Miss Joffe told us candidly that if it said, for example, "We think the chances of this lady being kept on if there had been consultation are of the order of 50% and that is the basis on which we make our award", she could have had no complaint. They did not. Maybe of course other tribunals would have felt able to do so, because in all questions of degree and fact, it is for each tribunal to say where it finds the probability lies. This tribunal said, "For us it is impossible". They are entitled to say that. Indeed, in our belief, if they find the task impossible they are obliged to say so and not to try to conceal the fact that they are unable to reach a decision. We are left with the position which is described accurately by the editors of Harvey, that is to say that the employer cannot complain in those circumstances.

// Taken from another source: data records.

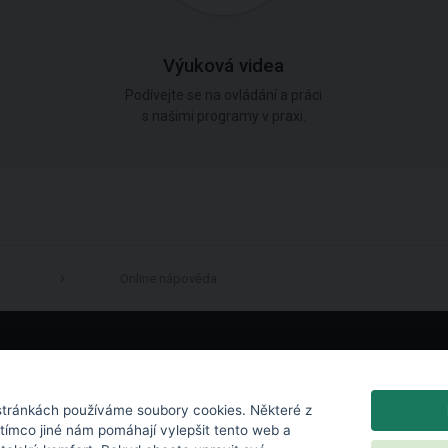
Výuková videa
Podívejte se na ovládání a práci
s našimi programy v praxi.
Online nápověda
LinkedIn
tránkách používáme soubory cookies. Některé z
atímco jiné nám pomáhají vylepšit tento web a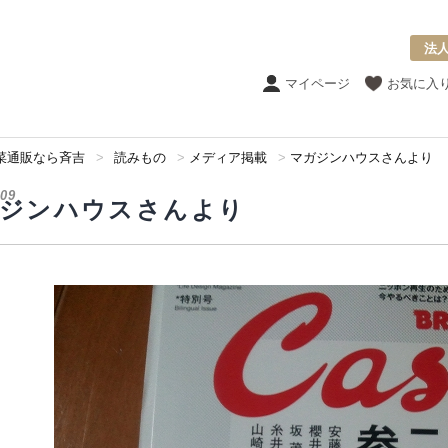
法
マイページ
お気に入
菜通販なら斉吉
>
読みもの
>
メディア掲載
>
マガジンハウスさんより
.09
ジンハウスさんより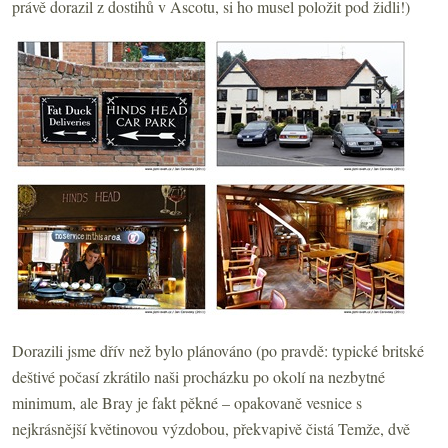
právě dorazil z dostihů v Ascotu, si ho musel položit pod židli!)
Dorazili jsme dřív než bylo plánováno (po pravdě: typické britské
deštivé počasí zkrátilo naši procházku po okolí na nezbytné
minimum, ale Bray je fakt pěkné – opakovaně vesnice s
nejkrásnější květinovou výzdobou, překvapivě čistá Temže, dvě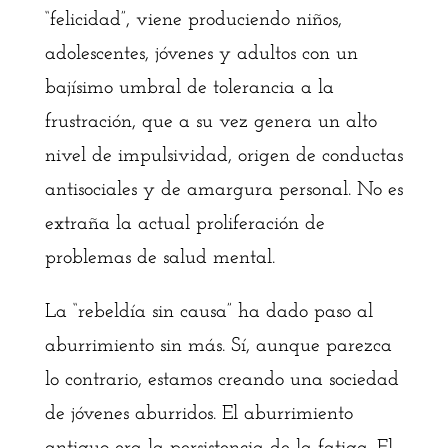
“felicidad”, viene produciendo niños,
adolescentes, jóvenes y adultos con un
bajísimo umbral de tolerancia a la
frustración, que a su vez genera un alto
nivel de impulsividad, origen de conductas
antisociales y de amargura personal. No es
extraña la actual proliferación de
problemas de salud mental.
La “rebeldía sin causa” ha dado paso al
aburrimiento sin más. Sí, aunque parezca
lo contrario, estamos creando una sociedad
de jóvenes aburridos. El aburrimiento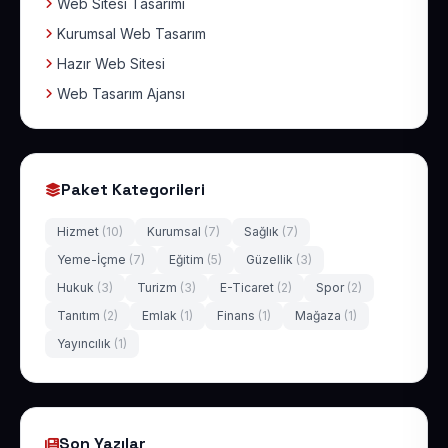
Web Sitesi Tasarımı
Kurumsal Web Tasarım
Hazır Web Sitesi
Web Tasarım Ajansı
Paket Kategorileri
Hizmet
(10)
Kurumsal
(7)
Sağlık
(7)
Yeme-İçme
(7)
Eğitim
(5)
Güzellik
(3)
Hukuk
(3)
Turizm
(3)
E-Ticaret
(2)
Spor
(2)
Tanıtım
(2)
Emlak
(1)
Finans
(1)
Mağaza
(1)
Yayıncılık
(1)
Son Yazılar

If he does not adduce evidence on which the Tribunal feels able to act, the Tribunal simply assesses the compensation on the basis that there has been an unfair dismissal, and that all they are sure of is that the unfairness has led to the dismissal, and that, accordingly, the losses which follow from the dismissal are all to be attributed to the unfairness.

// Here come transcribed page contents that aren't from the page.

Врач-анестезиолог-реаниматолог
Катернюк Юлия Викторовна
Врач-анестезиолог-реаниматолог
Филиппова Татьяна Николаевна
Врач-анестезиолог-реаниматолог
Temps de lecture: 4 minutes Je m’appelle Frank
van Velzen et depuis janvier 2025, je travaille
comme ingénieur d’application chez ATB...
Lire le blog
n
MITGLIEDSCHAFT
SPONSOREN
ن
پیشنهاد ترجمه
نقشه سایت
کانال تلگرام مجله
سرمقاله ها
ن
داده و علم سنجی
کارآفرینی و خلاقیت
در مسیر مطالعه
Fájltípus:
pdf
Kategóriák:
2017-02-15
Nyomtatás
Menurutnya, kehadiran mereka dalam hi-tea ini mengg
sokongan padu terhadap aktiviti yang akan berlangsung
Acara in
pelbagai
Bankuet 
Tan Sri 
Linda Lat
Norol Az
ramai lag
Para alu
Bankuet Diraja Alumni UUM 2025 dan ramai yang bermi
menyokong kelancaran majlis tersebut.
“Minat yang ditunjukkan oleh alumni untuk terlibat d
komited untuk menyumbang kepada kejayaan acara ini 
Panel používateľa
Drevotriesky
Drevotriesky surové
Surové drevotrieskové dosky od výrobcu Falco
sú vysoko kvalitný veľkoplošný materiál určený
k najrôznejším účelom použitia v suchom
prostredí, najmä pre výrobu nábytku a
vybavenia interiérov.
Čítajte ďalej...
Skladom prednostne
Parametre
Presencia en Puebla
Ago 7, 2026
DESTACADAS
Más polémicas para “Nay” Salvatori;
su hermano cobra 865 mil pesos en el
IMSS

It seems to us that this Tribunal, being in this unhappy position (and certainly nobody can criticise them for not taking trouble over it) said exactly that and were obliged to say that. And we think, with all respect to Miss Joffe's argument, that it is based on the false premise that the Tribunal is bound to reach a decision on percentage. They are bound as a matter of law to go through the process of endeavouring to reach such a decision but that entirely begs the question of what happens if they are unable, having heard the evidence, to reach that decision.

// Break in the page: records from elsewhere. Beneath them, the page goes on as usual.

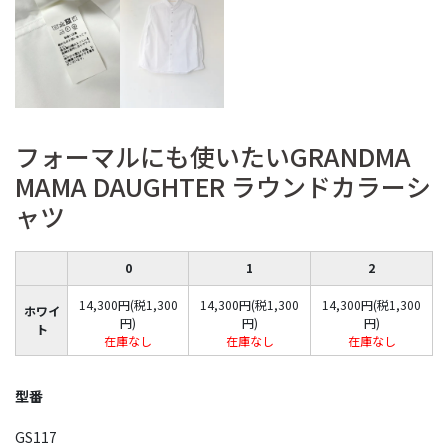
フォーマルにも使いたいGRANDMA
MAMA DAUGHTER ラウンドカラーシ
ャツ
0
1
2
14,300円(税1,300
14,300円(税1,300
14,300円(税1,300
ホワイ
円)
円)
円)
ト
在庫なし
在庫なし
在庫なし
型番
GS117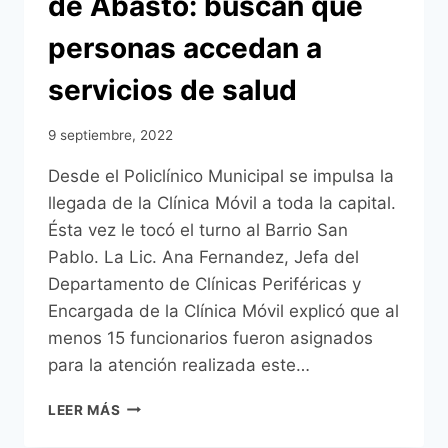
de Abasto: buscan que
personas accedan a
servicios de salud
9 septiembre, 2022
Desde el Policlínico Municipal se impulsa la
llegada de la Clínica Móvil a toda la capital.
Ésta vez le tocó el turno al Barrio San
Pablo. La Lic. Ana Fernandez, Jefa del
Departamento de Clínicas Periféricas y
Encargada de la Clínica Móvil explicó que al
menos 15 funcionarios fueron asignados
para la atención realizada este…
CLÍNICA
LEER MÁS
MÓVIL
HIZO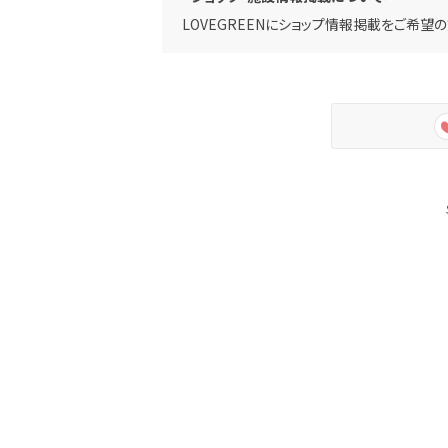
LOVEGREENにショップ情報掲載をご希望の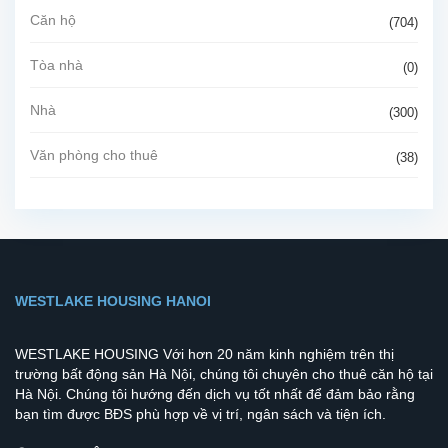
Căn hộ
(704)
Tòa nhà
(0)
Nhà
(300)
Văn phòng cho thuê
(38)
WESTLAKE HOUSING HANOI
WESTLAKE HOUSING Với hơn 20 năm kinh nghiệm trên thị
trường bất động sản Hà Nội, chúng tôi chuyên cho thuê căn hộ tại
Hà Nội. Chúng tôi hướng đến dịch vụ tốt nhất để đảm bảo rằng
bạn tìm được BĐS phù hợp về vị trí, ngân sách và tiện ích.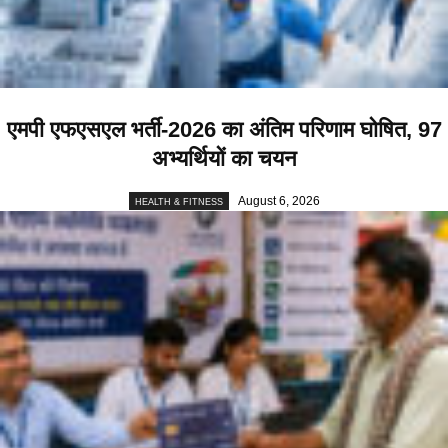
एमपी एफएसएल भर्ती-2026 का अंतिम परिणाम घोषित, 97
अभ्यर्थियों का चयन
August 6, 2026
HEALTH & FITNESS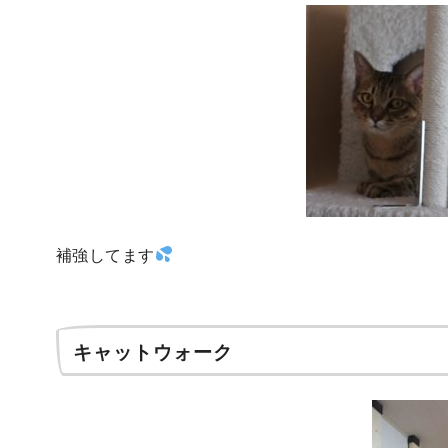
補強してます
キャットウォーク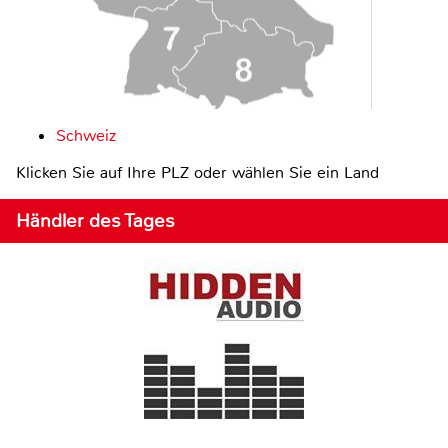
Schweiz
Klicken Sie auf Ihre PLZ oder wählen Sie ein Land
Händler des Tages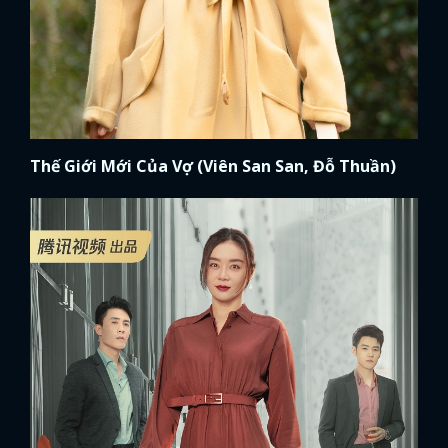
Thế Giới Mới Của Vợ (Viên San San, Đỗ Thuần)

This Tribunal were unable to reach that decision. There is no suggestion whatever, of course, against their integrity in saying that they felt unable to do so and therefore, in the unhappy circumstances of the case, the result which followed was inevitable and we would say, not that it is any consolation of course to the Appellants, that they had only themselves to thank. It would have been perfectly simple for them to consider the questions of warning, consultation and so forth and to have reached a decision as to why it was quite impossible for them, with the aid of course of Mrs Graham, to help her by keeping her on in any capacity. They deliberately, apparently, omitted those matters; or else it was through sheer carelessness. They had "gut feelings", they were unable to think of any reason why they did not consult her, and so forth.
In that unsatisfactory state of affairs, if the Tribunal cannot perform the task which they ask it to, they have, I am afraid, only themselves to blame for it. We cannot find that the criticism in law, which is made of this Tribunal, is sustained and it will not do simply to say that another Tribunal might have reached a different decision.
So for those reasons, having heard Ms Joffe, we did not think it necessary to call on Mr Jones and we say that this appeal does not, in our view, raise any question of law on which we could allow it and the appeal falls to be dismissed.